The upcoming release of 3DS XL, the sizeable update to the original model, is hardly a surprise. Nintendo has constantly iterated its handhelds in an effort to attract more consumers and, to put it bluntly, make a lot of money: we can’t even argue that the XL is arriving earlier than expected, as the gap between the original DS and the vastly improved DS Lite was of a similar length. Let’s not forget that the same DS hardware, give or take an adjusted processor to handle the DSi Shop, had four iterations; that was just one system.
There are a number of reasons why releasing 3DS XL now makes sense, but equally there are circumstances that make its release questionable. In the same way that we looked at the pros and cons of 3DS XL, let’s have a look at both sides of this argument.
As we’ve suggested elsewhere, Nintendo is targeting the XL at the same audience that bought and loved DSi XL. The accompanying game releases such as New Art Academy in Europe and New Super Mario Bros. 2 will sweeten the deal for those that want a larger, more comfortable viewing experience.
Another circumstance of the release timing is that it keeps Nintendo in the headlines over summer months that, typically, suffer a drought of exciting must have gaming experiences. While rival companies await the standard October/November madness that brings many triple-AAA monsters into shops, Nintendo will have been happily selling an updated console and a Mario title in the meantime. Let’s not forget that Wii U will also be fighting for shelf space in the run-up to the holiday season, so it was really a case of now or 2013 for this system.
We’d also speculate, based on recent comments from Satoru Iwata, that the XL has the potential to be profitable from day one. A big issue that the original model faced was the high retail cost, followed by a per-unit loss after its drastic price cut. We know that 3DS will become profitable within a matter of months, and Iwata’s latest statement that Nintendo will return to profit by the end of the year suggests that, despite competitive pricing on the XL model, a profit will be made on the trade price. No doubt the company has made the manufacturing processes more efficient, and as the only changes to the system are bigger screens, a larger casing and a few amended button designs, it’s possible that Nintendo has struck deals to buy the parts at a sufficiently lower cost.
If the system can attract new consumers — as well as those that feel the need to upgrade — with a steady profit on each sale, then Nintendo could ensure a money-spinner to boost the bank balance ahead of, what it hopes will be, a successful home console launch later in the year.
Those are some positive perspectives, but there are arguments to say that, on this occasion, Nintendo should have ignored precedent and held back on a new iteration. Many of these points actually counteract those above, but are equally valid.

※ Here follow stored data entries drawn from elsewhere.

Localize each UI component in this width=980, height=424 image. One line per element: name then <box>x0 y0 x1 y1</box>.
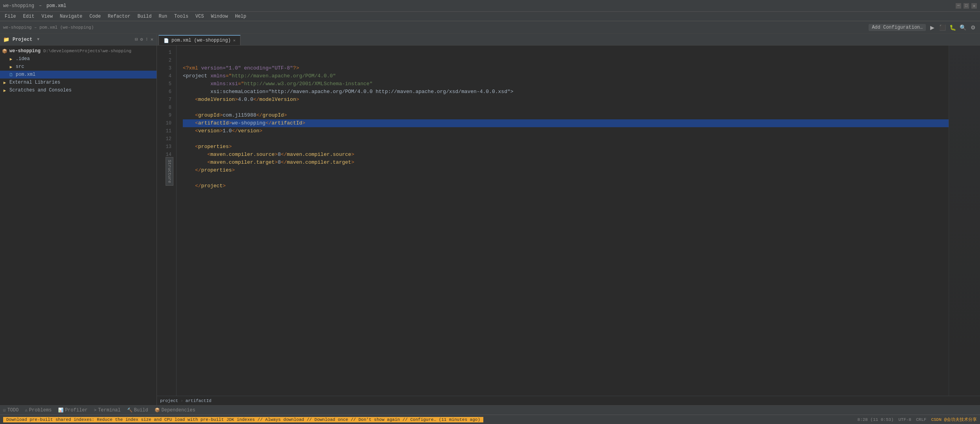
settings-button[interactable]: ⚙ <box>969 24 977 31</box>
bottom-panel: ☑TODO⚠Problems📊Profiler>Terminal🔨Build📦D… <box>0 405 980 415</box>
code-content[interactable]: <?xml version="1.0" encoding="UTF-8"?><p… <box>177 46 949 396</box>
menu-item-vcs[interactable]: VCS <box>192 13 207 20</box>
line-number-10: 10 <box>157 119 171 127</box>
breadcrumb: project › artifactId <box>157 396 980 405</box>
sort-icon[interactable]: ↕ <box>146 37 148 42</box>
code-line-12: <maven.compiler.source>8</maven.compiler… <box>183 151 949 159</box>
code-editor[interactable]: 12345678910111213141516 <?xml version="1… <box>157 46 980 396</box>
tree-label: Scratches and Consoles <box>9 88 71 93</box>
breadcrumb-separator: › <box>180 398 183 403</box>
status-csdn: CSDN @会功夫技术分享 <box>931 417 977 422</box>
title-file: pom.xml <box>46 3 66 9</box>
menu-item-edit[interactable]: Edit <box>20 13 38 20</box>
menu-item-run[interactable]: Run <box>155 13 170 20</box>
project-panel: 📁 Project ▼ ⊟ ⚙ ↕ ✕ 📦we-shopping D:\deve… <box>0 34 157 405</box>
code-line-1: <?xml version="1.0" encoding="UTF-8"?> <box>183 64 949 72</box>
add-configuration-button[interactable]: Add Configuration… <box>869 24 926 31</box>
collapse-all-icon[interactable]: ⊟ <box>135 37 138 42</box>
line-number-6: 6 <box>157 88 171 96</box>
status-warning-text: Download pre-built shared indexes: Reduc… <box>6 417 480 422</box>
maximize-button[interactable]: □ <box>964 3 969 9</box>
menu-item-navigate[interactable]: Navigate <box>56 13 86 20</box>
menu-item-help[interactable]: Help <box>232 13 250 20</box>
tree-item-Scratches and Consoles[interactable]: ▶Scratches and Consoles <box>0 86 157 94</box>
code-line-11: <properties> <box>183 143 949 151</box>
menu-item-window[interactable]: Window <box>208 13 231 20</box>
active-tab[interactable]: 📄 pom.xml (we-shopping) ✕ <box>158 35 240 45</box>
module-icon: 📦 <box>2 48 8 54</box>
code-line-14: </properties> <box>183 166 949 174</box>
structure-tab[interactable]: Structure <box>166 157 173 186</box>
stop-button[interactable]: ⬛ <box>938 24 946 31</box>
menu-item-code[interactable]: Code <box>86 13 104 20</box>
tree-item--idea[interactable]: ▶.idea <box>0 55 157 63</box>
bottom-panel-profiler[interactable]: 📊Profiler <box>58 408 88 413</box>
menu-item-file[interactable]: File <box>2 13 19 20</box>
run-button[interactable]: ▶ <box>928 24 936 31</box>
code-line-16: </project> <box>183 182 949 190</box>
project-header-icon: 📁 <box>3 37 9 43</box>
tab-label: pom.xml (we-shopping) <box>171 38 231 43</box>
tree-item-src[interactable]: ▶src <box>0 63 157 71</box>
folder-icon: ▶ <box>2 79 8 86</box>
run-bar-project: we-shopping – pom.xml (we-shopping) <box>3 25 94 30</box>
project-tree: 📦we-shopping D:\developmentProjects\we-s… <box>0 46 157 405</box>
code-line-15 <box>183 174 949 182</box>
line-number-4: 4 <box>157 72 171 80</box>
status-encoding[interactable]: UTF-8 <box>898 417 911 422</box>
menu-item-view[interactable]: View <box>38 13 56 20</box>
tree-item-we-shopping[interactable]: 📦we-shopping D:\developmentProjects\we-s… <box>0 47 157 55</box>
tree-label: pom.xml <box>16 72 35 77</box>
folder-icon: ▶ <box>8 64 14 70</box>
tree-label: External Libraries <box>9 80 60 85</box>
menu-item-refactor[interactable]: Refactor <box>105 13 134 20</box>
editor-tabs: 📄 pom.xml (we-shopping) ✕ <box>157 34 980 46</box>
terminal-icon: > <box>94 408 97 413</box>
project-header-title: Project <box>13 37 32 42</box>
menu-bar: FileEditViewNavigateCodeRefactorBuildRun… <box>0 12 980 21</box>
line-number-3: 3 <box>157 64 171 72</box>
line-number-2: 2 <box>157 57 171 64</box>
minimize-button[interactable]: ─ <box>956 3 961 9</box>
breadcrumb-item-artifactid[interactable]: artifactId <box>186 398 211 403</box>
tree-item-pom-xml[interactable]: 🗋pom.xml <box>0 71 157 79</box>
title-bar: we-shopping – pom.xml ─ □ ✕ <box>0 0 980 12</box>
code-line-5: <modelVersion>4.0.0</modelVersion> <box>183 96 949 104</box>
close-button[interactable]: ✕ <box>971 3 977 9</box>
line-numbers: 12345678910111213141516 <box>157 46 177 396</box>
line-number-5: 5 <box>157 80 171 88</box>
tree-item-External Libraries[interactable]: ▶External Libraries <box>0 79 157 86</box>
dependencies-icon: 📦 <box>155 408 160 413</box>
code-line-4: xsi:schemaLocation="http://maven.apache.… <box>183 88 949 96</box>
title-separator: – <box>39 3 42 9</box>
status-position[interactable]: 8:28 (11 0:53) <box>858 417 894 422</box>
line-number-13: 13 <box>157 143 171 151</box>
search-everywhere-button[interactable]: 🔍 <box>959 24 967 31</box>
code-line-6 <box>183 104 949 111</box>
mini-map[interactable] <box>949 46 980 396</box>
build-icon: 🔨 <box>127 408 133 413</box>
tab-close-button[interactable]: ✕ <box>233 38 235 43</box>
code-line-9: <version>1.0</version> <box>183 127 949 135</box>
code-line-3: xmlns:xsi="http://www.w3.org/2001/XMLSch… <box>183 80 949 88</box>
file-icon: 🗋 <box>8 71 14 78</box>
settings-icon[interactable]: ⚙ <box>140 37 143 42</box>
status-line-sep[interactable]: CRLF <box>916 417 926 422</box>
project-header-dropdown[interactable]: ▼ <box>37 37 39 42</box>
bottom-panel-todo[interactable]: ☑TODO <box>3 408 18 413</box>
bottom-panel-build[interactable]: 🔨Build <box>127 408 148 413</box>
bottom-panel-terminal[interactable]: >Terminal <box>94 408 120 413</box>
todo-icon: ☑ <box>3 408 6 413</box>
breadcrumb-item-project[interactable]: project <box>160 398 178 403</box>
bottom-panel-problems[interactable]: ⚠Problems <box>25 408 51 413</box>
title-app: we-shopping <box>3 3 34 9</box>
debug-button[interactable]: 🐛 <box>949 24 956 31</box>
code-line-13: <maven.compiler.target>8</maven.compiler… <box>183 159 949 166</box>
menu-item-build[interactable]: Build <box>134 13 155 20</box>
warning-icon: ⚠ <box>25 408 27 413</box>
menu-item-tools[interactable]: Tools <box>171 13 191 20</box>
bottom-panel-dependencies[interactable]: 📦Dependencies <box>155 408 195 413</box>
status-warning-banner[interactable]: Download pre-built shared indexes: Reduc… <box>3 417 483 422</box>
close-panel-icon[interactable]: ✕ <box>151 37 153 42</box>
project-panel-header: 📁 Project ▼ ⊟ ⚙ ↕ ✕ <box>0 34 157 46</box>
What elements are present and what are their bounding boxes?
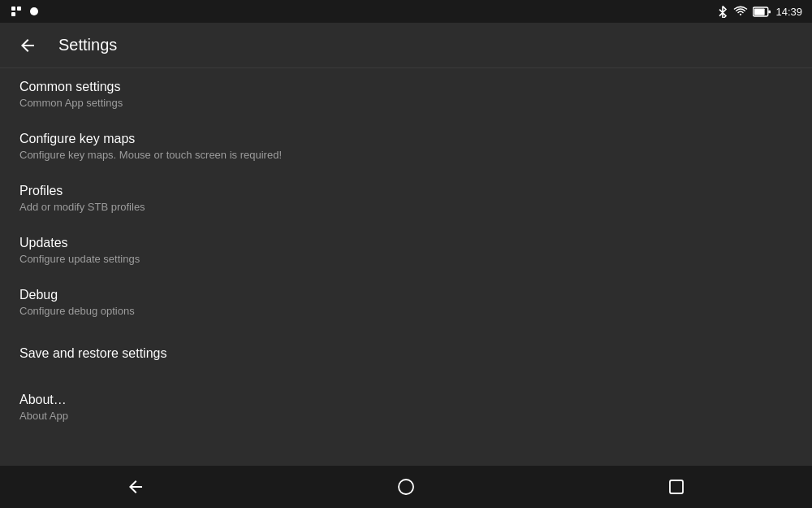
wifi-icon xyxy=(733,6,748,17)
updates-subtitle: Configure update settings xyxy=(19,253,793,265)
svg-rect-0 xyxy=(11,7,15,11)
battery-icon xyxy=(753,7,771,17)
bluetooth-icon xyxy=(717,5,728,18)
profiles-title: Profiles xyxy=(19,184,793,198)
common-settings-subtitle: Common App settings xyxy=(19,97,793,109)
settings-item-about[interactable]: About… About App xyxy=(0,381,812,433)
settings-item-save-restore[interactable]: Save and restore settings xyxy=(0,335,812,375)
settings-divider xyxy=(0,328,812,335)
app-icon-1 xyxy=(10,5,23,18)
app-bar-title: Settings xyxy=(58,36,117,54)
status-time: 14:39 xyxy=(775,6,802,18)
profiles-subtitle: Add or modify STB profiles xyxy=(19,201,793,213)
nav-back-button[interactable] xyxy=(111,471,160,503)
back-button[interactable] xyxy=(13,31,42,60)
settings-list: Common settings Common App settings Conf… xyxy=(0,68,812,466)
settings-item-common[interactable]: Common settings Common App settings xyxy=(0,68,812,120)
svg-rect-5 xyxy=(754,8,765,15)
nav-home-button[interactable] xyxy=(382,471,430,503)
keymaps-title: Configure key maps xyxy=(19,132,793,146)
settings-item-updates[interactable]: Updates Configure update settings xyxy=(0,224,812,276)
updates-title: Updates xyxy=(19,236,793,250)
debug-subtitle: Configure debug options xyxy=(19,305,793,317)
status-bar-left xyxy=(10,5,41,18)
svg-point-3 xyxy=(30,7,38,15)
settings-item-debug[interactable]: Debug Configure debug options xyxy=(0,276,812,328)
debug-title: Debug xyxy=(19,288,793,302)
svg-rect-1 xyxy=(17,7,21,11)
app-icon-2 xyxy=(28,5,41,18)
save-restore-title: Save and restore settings xyxy=(19,346,793,361)
app-bar: Settings xyxy=(0,23,812,68)
svg-point-7 xyxy=(399,480,413,494)
status-bar: 14:39 xyxy=(0,0,812,23)
settings-item-profiles[interactable]: Profiles Add or modify STB profiles xyxy=(0,172,812,224)
status-bar-right: 14:39 xyxy=(717,5,802,18)
about-title: About… xyxy=(19,393,793,407)
about-subtitle: About App xyxy=(19,410,793,422)
svg-rect-8 xyxy=(670,480,683,493)
settings-item-keymaps[interactable]: Configure key maps Configure key maps. M… xyxy=(0,120,812,172)
svg-rect-2 xyxy=(11,12,15,16)
settings-divider-2 xyxy=(0,375,812,381)
common-settings-title: Common settings xyxy=(19,80,793,94)
nav-recents-button[interactable] xyxy=(652,471,701,503)
svg-rect-6 xyxy=(769,10,771,13)
nav-bar xyxy=(0,466,812,508)
keymaps-subtitle: Configure key maps. Mouse or touch scree… xyxy=(19,149,793,161)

The big question mark surrounds the current retail market, and whether the XL will struggle to gain momentum. It’s possible that the design and new game releases will attract big sales, but it’s equally possible that Nintendo is pushing the device into an economy without enough demand. Whether you follow the ins-and-outs of global economies closely or not, it’s a basic fact that many people have less money to spend than they did five years ago. What worked for the DS family of consoles won’t necessarily work today, because circumstances have changed.
Of course consumers have a cheaper alternative with 3DS, but if that cheaper option leaves 3DS XL boxes sitting on shelves, no amount of profit margin on each unit will rescue the situation: Nintendo is investing in marketing and distribution for these handhelds, so it’s relying on the demand existing for both models. Let’s remember that 3DS is only just selling in numbers that can be considered a qualified success, and it’s also arguable that without big Japanese sales to boost figures, the handheld would still be struggling.
Another counter-argument to the positive side is the assertion that the XL is filling a gap as Wii U prepares to launch. On the flip-side, it’s launching just months before a new home console, which will be yet another demand for a big investment from consumers. This has also been done before but, for the reasons outlined above, it’s possible that some will hold off on an XL because they can only afford Wii U, or vice versa.
As you may have noticed, a big theme of this feature has been money. Nintendo wants as much of it as possible, and consumers no doubt wish they had more to spend. Pointing to previous examples of successful iterations of DS, GBA and Game Boy both proves and disproves the logic of releasing 3DS XL now. The only change is in size – no second Circle Pad, we know – so the question remains whether this new system will sell enough to be deemed a success.